> EXERCISE DETAILS
Please transcribe the lines below exactly, and leave every image behind.

(Extracted page text data)

..............................

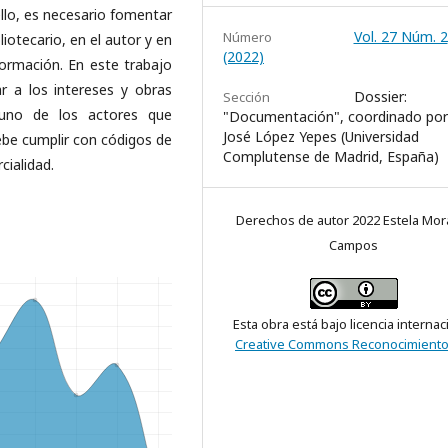
ello, es necesario fomentar
Vol. 27 Núm. 2
Número
liotecario, en el autor y en
(2022)
formación. En este trabajo
r a los intereses y obras
Dossier:
Sección
 uno de los actores que
"Documentación", coordinado por 
José López Yepes (Universidad
ebe cumplir con códigos de
Complutense de Madrid, España)
cialidad.
Derechos de autor 2022 Estela Mor
Campos
Esta obra está bajo licencia internac
Creative Commons Reconocimiento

..............................

> ANSWER TO THIS TASK
ello, es necesario fomentar
Vol. 27 Núm. 2
Número
liotecario, en el autor y en
(2022)
formación. En este trabajo
r a los intereses y obras
Dossier:
Sección
 uno de los actores que
"Documentación", coordinado por 
José López Yepes (Universidad
ebe cumplir con códigos de
Complutense de Madrid, España)
cialidad.
Derechos de autor 2022 Estela Mor
Campos
Esta obra está bajo licencia internac
Creative Commons Reconocimiento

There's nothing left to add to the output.